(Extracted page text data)
■ ■ ■ ■ ■

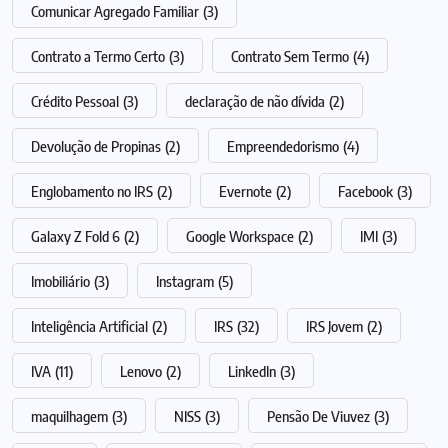
Comunicar Agregado Familiar
(3)
Contrato a Termo Certo
(3)
Contrato Sem Termo
(4)
Crédito Pessoal
(3)
declaração de não dívida
(2)
Devolução de Propinas
(2)
Empreendedorismo
(4)
Englobamento no IRS
(2)
Evernote
(2)
Facebook
(3)
Galaxy Z Fold 6
(2)
Google Workspace
(2)
IMI
(3)
Imobiliário
(3)
Instagram
(5)
Inteligência Artificial
(2)
IRS
(32)
IRS Jovem
(2)
IVA
(11)
Lenovo
(2)
LinkedIn
(3)
maquilhagem
(3)
NISS
(3)
Pensão De Viuvez
(3)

■ ■ ■ ■ ■

### About this task
Throughout the data above, count the lines where the word "Termo" occurs, and report that figure alone.

### Result
2